Work order:
Give back the data below word for word. Any image in it should be left out.
━━━
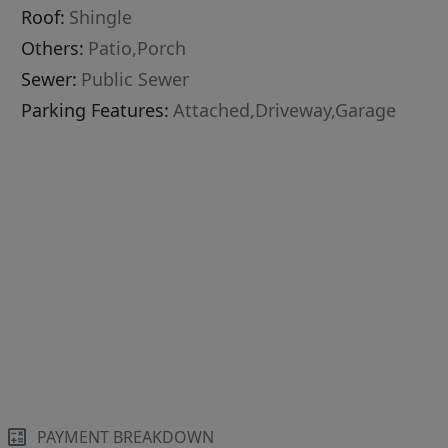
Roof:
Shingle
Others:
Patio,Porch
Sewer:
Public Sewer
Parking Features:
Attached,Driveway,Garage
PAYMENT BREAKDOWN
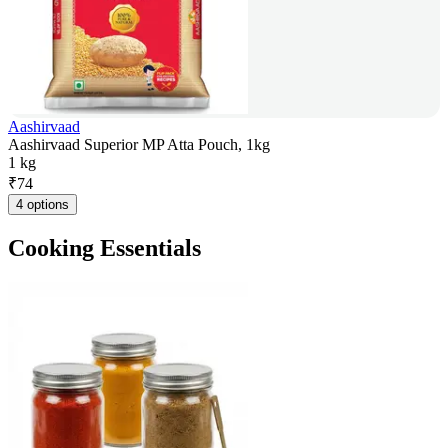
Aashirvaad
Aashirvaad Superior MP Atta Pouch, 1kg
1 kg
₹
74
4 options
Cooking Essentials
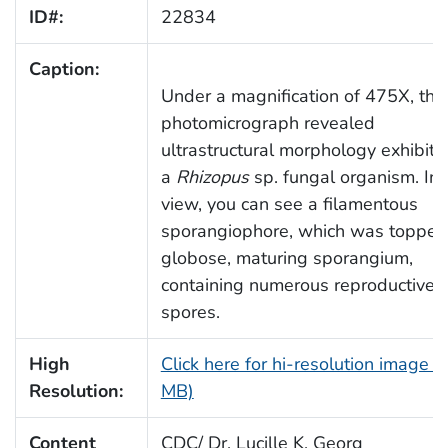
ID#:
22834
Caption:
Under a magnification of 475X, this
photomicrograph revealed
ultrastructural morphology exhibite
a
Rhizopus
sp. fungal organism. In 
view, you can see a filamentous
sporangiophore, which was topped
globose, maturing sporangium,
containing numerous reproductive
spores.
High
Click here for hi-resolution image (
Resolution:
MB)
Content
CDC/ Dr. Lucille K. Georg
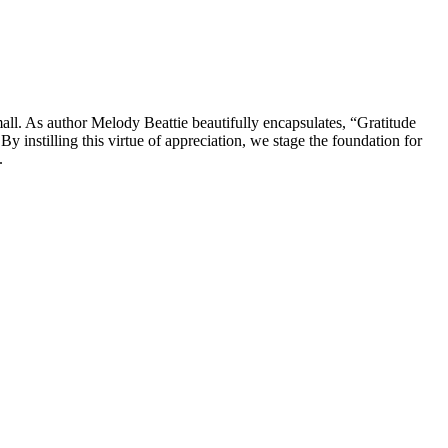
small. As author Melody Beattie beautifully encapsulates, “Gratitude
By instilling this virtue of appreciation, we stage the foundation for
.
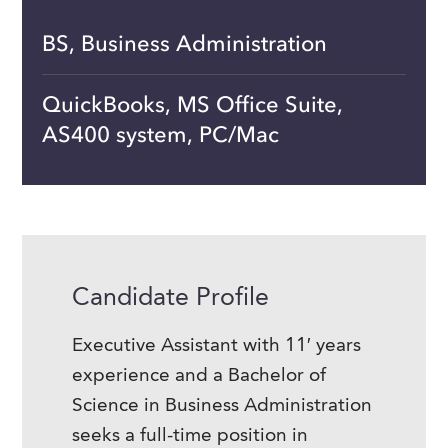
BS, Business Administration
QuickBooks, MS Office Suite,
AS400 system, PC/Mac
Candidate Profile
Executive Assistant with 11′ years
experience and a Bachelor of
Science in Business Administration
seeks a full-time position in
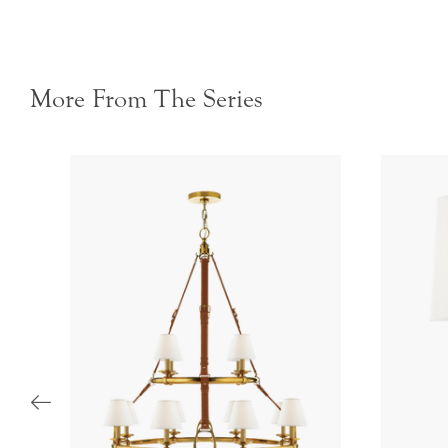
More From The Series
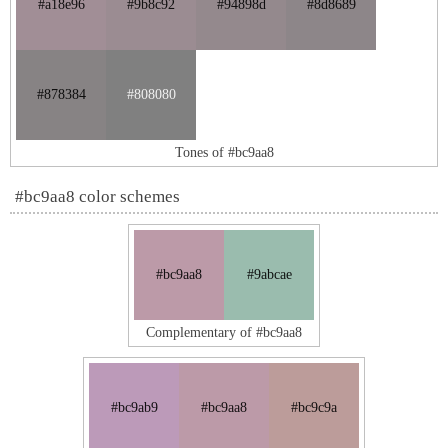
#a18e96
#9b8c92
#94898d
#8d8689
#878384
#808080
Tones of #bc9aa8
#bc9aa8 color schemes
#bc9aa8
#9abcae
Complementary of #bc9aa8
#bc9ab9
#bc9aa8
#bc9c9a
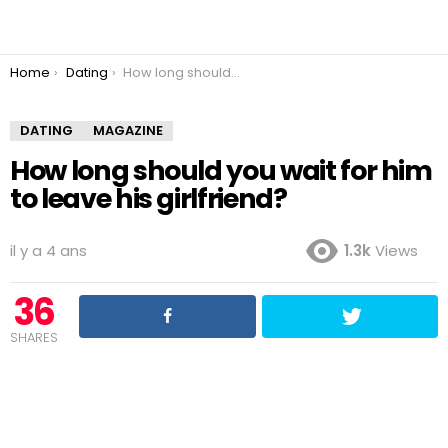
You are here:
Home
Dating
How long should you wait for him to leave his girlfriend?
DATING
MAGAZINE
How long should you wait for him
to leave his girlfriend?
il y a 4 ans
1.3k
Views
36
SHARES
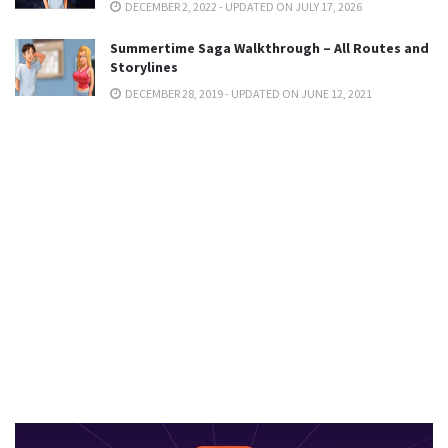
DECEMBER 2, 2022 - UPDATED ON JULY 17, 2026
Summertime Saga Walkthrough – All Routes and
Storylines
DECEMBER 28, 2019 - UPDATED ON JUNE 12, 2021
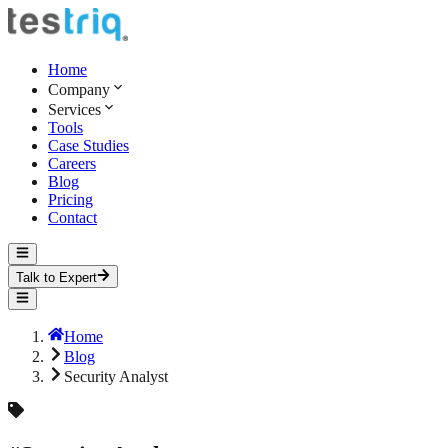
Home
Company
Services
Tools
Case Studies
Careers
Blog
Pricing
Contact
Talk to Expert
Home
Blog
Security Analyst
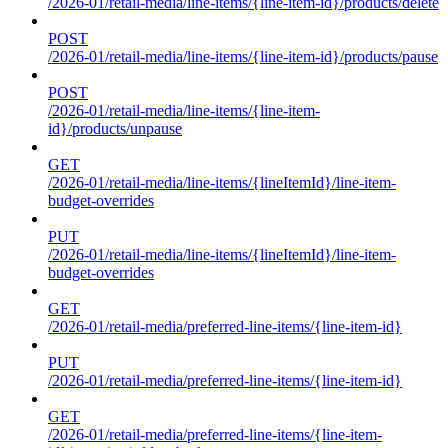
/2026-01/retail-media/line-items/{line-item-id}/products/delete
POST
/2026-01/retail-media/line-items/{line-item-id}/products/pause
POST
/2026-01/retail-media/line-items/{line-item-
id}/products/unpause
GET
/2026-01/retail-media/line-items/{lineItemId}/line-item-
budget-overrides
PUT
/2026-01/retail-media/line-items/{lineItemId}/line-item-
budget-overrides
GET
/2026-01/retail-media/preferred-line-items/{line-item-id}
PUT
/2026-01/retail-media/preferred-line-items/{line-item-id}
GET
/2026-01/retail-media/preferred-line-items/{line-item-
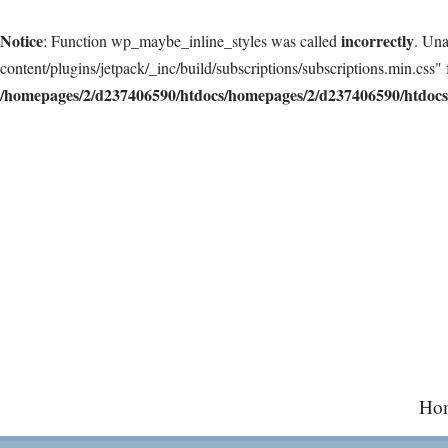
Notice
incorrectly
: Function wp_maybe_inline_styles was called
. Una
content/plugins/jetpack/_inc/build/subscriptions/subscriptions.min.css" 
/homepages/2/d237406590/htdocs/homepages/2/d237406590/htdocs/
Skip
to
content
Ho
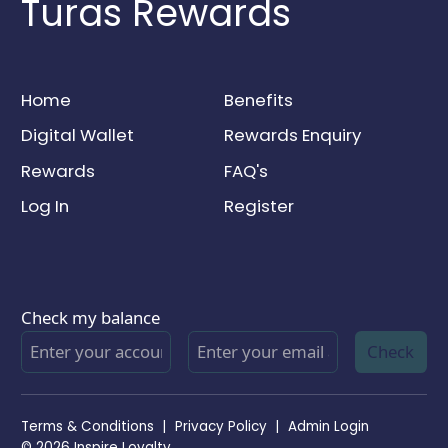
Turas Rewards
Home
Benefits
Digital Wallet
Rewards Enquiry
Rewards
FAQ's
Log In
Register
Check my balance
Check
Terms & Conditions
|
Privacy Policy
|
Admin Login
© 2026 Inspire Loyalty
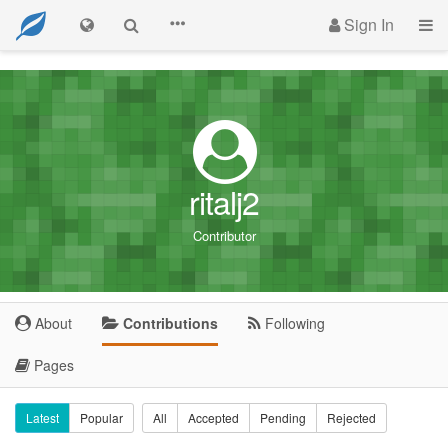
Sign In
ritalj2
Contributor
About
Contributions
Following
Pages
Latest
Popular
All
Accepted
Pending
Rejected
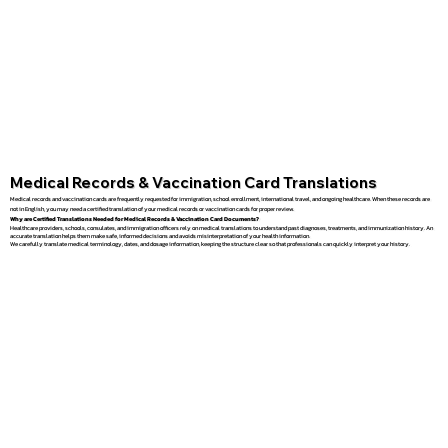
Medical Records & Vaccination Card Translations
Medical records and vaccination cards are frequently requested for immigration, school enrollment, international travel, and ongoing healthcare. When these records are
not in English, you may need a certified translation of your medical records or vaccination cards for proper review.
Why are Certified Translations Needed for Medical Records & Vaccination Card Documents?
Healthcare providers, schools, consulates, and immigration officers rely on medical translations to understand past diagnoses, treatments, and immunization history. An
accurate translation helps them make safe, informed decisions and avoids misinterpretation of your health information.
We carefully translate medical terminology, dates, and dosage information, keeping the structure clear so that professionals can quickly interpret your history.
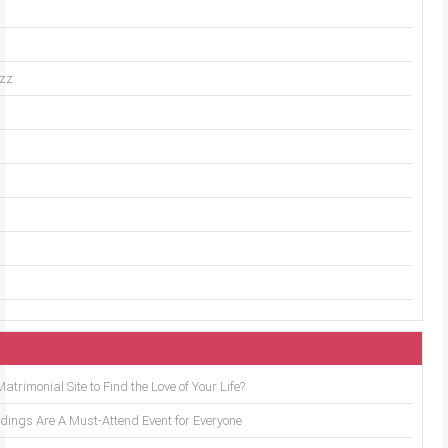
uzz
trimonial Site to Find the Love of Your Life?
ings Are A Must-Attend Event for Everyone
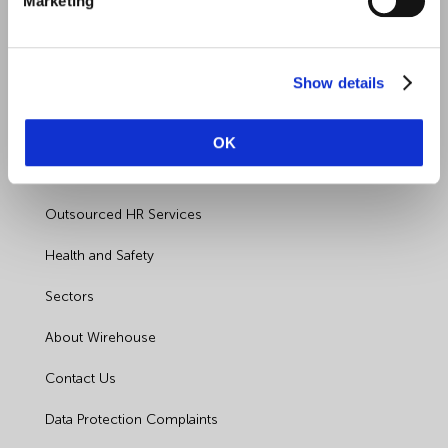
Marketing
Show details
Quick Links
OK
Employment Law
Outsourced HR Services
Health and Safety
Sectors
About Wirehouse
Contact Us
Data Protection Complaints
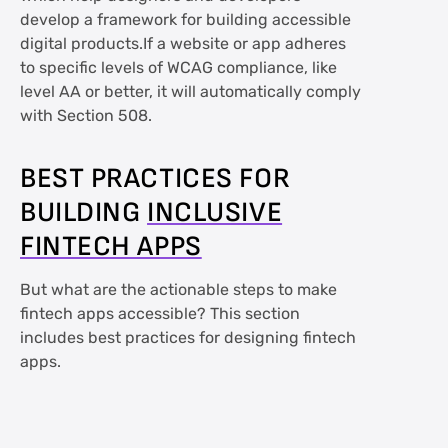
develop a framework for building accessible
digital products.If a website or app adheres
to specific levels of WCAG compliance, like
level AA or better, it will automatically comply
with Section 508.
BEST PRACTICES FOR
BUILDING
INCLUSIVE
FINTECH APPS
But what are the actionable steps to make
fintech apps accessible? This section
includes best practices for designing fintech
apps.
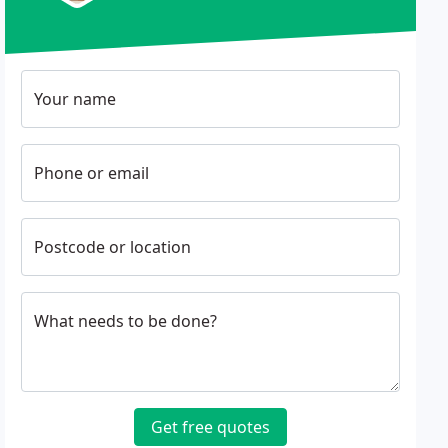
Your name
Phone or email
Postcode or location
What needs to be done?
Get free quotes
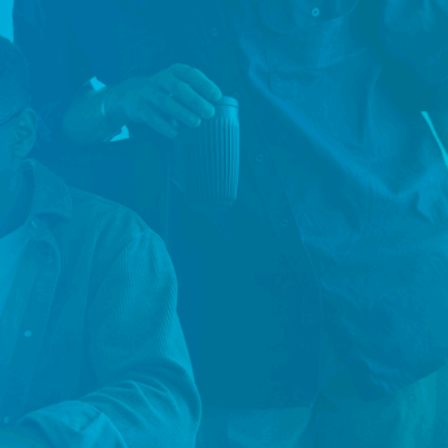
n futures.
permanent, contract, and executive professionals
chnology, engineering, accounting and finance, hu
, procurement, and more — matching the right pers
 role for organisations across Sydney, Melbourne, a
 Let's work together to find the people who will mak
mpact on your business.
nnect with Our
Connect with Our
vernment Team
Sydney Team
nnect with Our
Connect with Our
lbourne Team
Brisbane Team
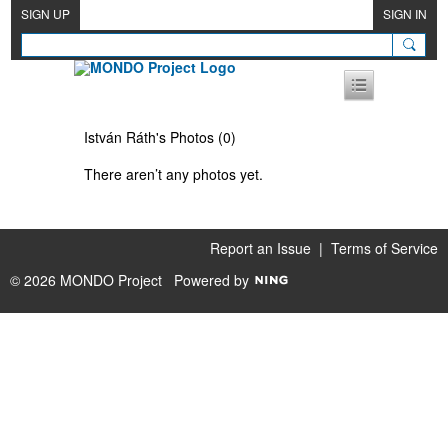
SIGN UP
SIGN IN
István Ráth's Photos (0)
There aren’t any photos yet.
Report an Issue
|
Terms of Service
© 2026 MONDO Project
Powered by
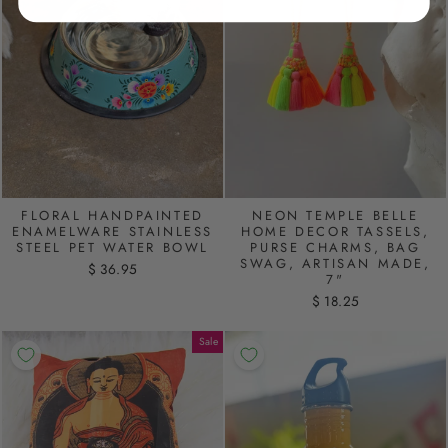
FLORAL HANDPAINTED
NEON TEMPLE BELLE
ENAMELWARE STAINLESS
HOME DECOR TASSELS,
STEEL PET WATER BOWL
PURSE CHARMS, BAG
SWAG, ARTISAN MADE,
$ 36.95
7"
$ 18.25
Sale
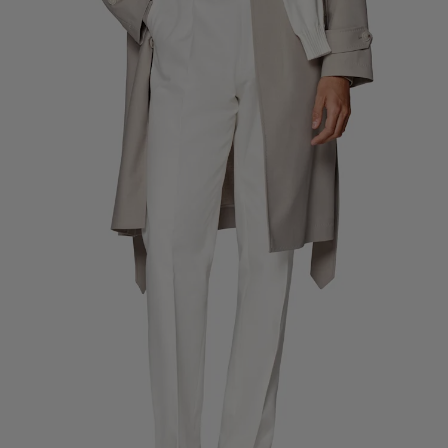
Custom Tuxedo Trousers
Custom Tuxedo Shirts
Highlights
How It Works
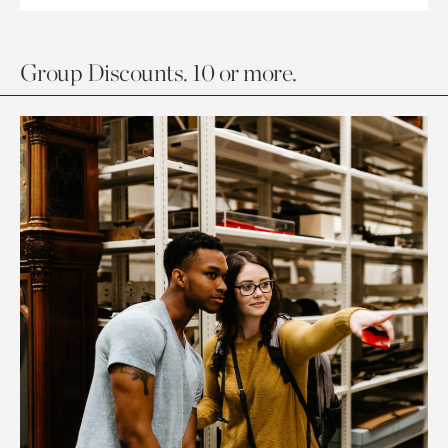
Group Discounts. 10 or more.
━━━
Answer to the problem:
Roof:
Shingle
Others:
Patio,Porch
Sewer:
Public Sewer
Parking Features:
Attached,Driveway,Garage
PAYMENT BREAKDOWN
Aashirvaad
Aashirvaad Superior MP Atta Pouch, 1kg
1 kg
₹
74
4 options
Cooking Essentials
ID#:
22834
Caption:
Under a magnification of 475X, this
photomicrograph revealed
ultrastructural morphology exhibite
a
Rhizopus
sp. fungal organism. In 
view, you can see a filamentous
sporangiophore, which was topped
globose, maturing sporangium,
containing numerous reproductive
spores.
High
Click here for hi-resolution image (
Resolution:
MB)
Content
CDC/ Dr. Lucille K. Georg
small. As author Melody Beattie beautifully encapsulates, “Gratitude
By instilling this virtue of appreciation, we stage the foundation for
.
BS, Business Administration
QuickBooks, MS Office Suite,
AS400 system, PC/Mac
Candidate Profile
Executive Assistant with 11′ years
experience and a Bachelor of
Science in Business Administration
seeks a full-time position in
More From The Series
#a18e96
#9b8c92
#94898d
#8d8689
#878384
#808080
Tones of #bc9aa8
#bc9aa8 color schemes
#bc9aa8
#9abcae
Complementary of #bc9aa8
#bc9ab9
#bc9aa8
#bc9c9a
You are here:
Home
Dating
How long should you wait for him to leave his girlfriend?
DATING
MAGAZINE
How long should you wait for him
to leave his girlfriend?
il y a 4 ans
1.3k
Views
36
SHARES
DECEMBER 2, 2022 - UPDATED ON JULY 17, 2026
Summertime Saga Walkthrough – All Routes and
Storylines
DECEMBER 28, 2019 - UPDATED ON JUNE 12, 2021
Home
Company
Services
Tools
Case Studies
Careers
Blog
Pricing
Contact
Talk to Expert
Home
Blog
Security Analyst
/2026-01/retail-media/line-items/{line-item-id}/products/delete
POST
/2026-01/retail-media/line-items/{line-item-id}/products/pause
POST
/2026-01/retail-media/line-items/{line-item-
id}/products/unpause
GET
/2026-01/retail-media/line-items/{lineItemId}/line-item-
budget-overrides
PUT
/2026-01/retail-media/line-items/{lineItemId}/line-item-
budget-overrides
GET
/2026-01/retail-media/preferred-line-items/{line-item-id}
PUT
/2026-01/retail-media/preferred-line-items/{line-item-id}
GET
/2026-01/retail-media/preferred-line-items/{line-item-
Notice
incorrectly
: Function wp_maybe_inline_styles was called
. Una
content/plugins/jetpack/_inc/build/subscriptions/subscriptions.min.css" 
/homepages/2/d237406590/htdocs/homepages/2/d237406590/htdocs/
Skip
to
content
Ho
Turas Rewards
Home
Benefits
Digital Wallet
Rewards Enquiry
Rewards
FAQ's
Log In
Register
Check my balance
Check
Terms & Conditions
|
Privacy Policy
|
Admin Login
© 2026 Inspire Loyalty
Sign In
ritalj2
Contributor
About
Contributions
Following
Pages
Latest
Popular
All
Accepted
Pending
Rejected
Medical Records & Vaccination Card Translations
Medical records and vaccination cards are frequently requested for immigration, school enrollment, international travel, and ongoing healthcare. When these records are
not in English, you may need a certified translation of your medical records or vaccination cards for proper review.
Why are Certified Translations Needed for Medical Records & Vaccination Card Documents?
Healthcare providers, schools, consulates, and immigration officers rely on medical translations to understand past diagnoses, treatments, and immunization history. An
accurate translation helps them make safe, informed decisions and avoids misinterpretation of your health information.
We carefully translate medical terminology, dates, and dosage information, keeping the structure clear so that professionals can quickly interpret your history.
uzz
trimonial Site to Find the Love of Your Life?
ings Are A Must-Attend Event for Everyone
Marketing
Show details
Quick Links
OK
Employment Law
Outsourced HR Services
Health and Safety
Sectors
About Wirehouse
Contact Us
Data Protection Complaints
develop a framework for building accessible
digital products.If a website or app adheres
to specific levels of WCAG compliance, like
level AA or better, it will automatically comply
with Section 508.
BEST PRACTICES FOR
BUILDING
INCLUSIVE
FINTECH APPS
But what are the actionable steps to make
fintech apps accessible? This section
includes best practices for designing fintech
apps.
Your name
Phone or email
Postcode or location
What needs to be done?
Get free quotes
n futures.
permanent, contract, and executive professionals
chnology, engineering, accounting and finance, hu
, procurement, and more — matching the right pers
 role for organisations across Sydney, Melbourne, a
 Let's work together to find the people who will mak
mpact on your business.
nnect with Our
Connect with Our
vernment Team
Sydney Team
nnect with Our
Connect with Our
lbourne Team
Brisbane Team
SIGN UP
SIGN IN
István Ráth's Photos (0)
There aren’t any photos yet.
Report an Issue
|
Terms of Service
© 2026 MONDO Project
Powered by
FLORAL HANDPAINTED
NEON TEMPLE BELLE
ENAMELWARE STAINLESS
HOME DECOR TASSELS,
STEEL PET WATER BOWL
PURSE CHARMS, BAG
SWAG, ARTISAN MADE,
$ 36.95
7"
$ 18.25
Sale
Custom Tuxedo Trousers
Custom Tuxedo Shirts
Highlights
How It Works
Group Discounts. 10 or more.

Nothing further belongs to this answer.